Exercise —
Your copy must hold every line of the records word for word. It must hold no pictures.

Materials provided —
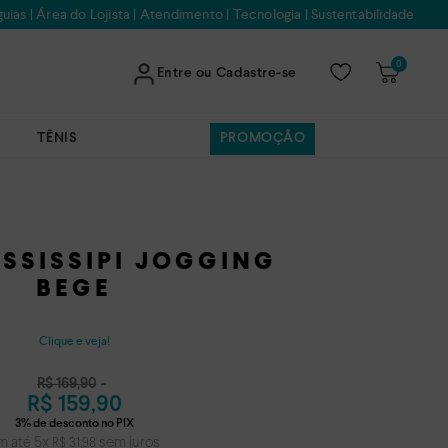
uias
|
Área do Lojista
|
Atendimento
|
Tecnologia
|
Sustentabilidade
0
Entre ou Cadastre-se
TÊNIS
PROMOÇÃO
ISSISSIPI JOGGING
BEGE
Clique e veja!
R$
169
,
90
R$
159
,
90
m até
5
x
sem juros
R$
31
,
98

Your response —
uias
|
Área do Lojista
|
Atendimento
|
Tecnologia
|
Sustentabilidade
0
Entre ou Cadastre-se
TÊNIS
PROMOÇÃO
ISSISSIPI JOGGING
BEGE
Clique e veja!
R$
169
,
90
R$
159
,
90
m até
5
x
sem juros
R$
31
,
98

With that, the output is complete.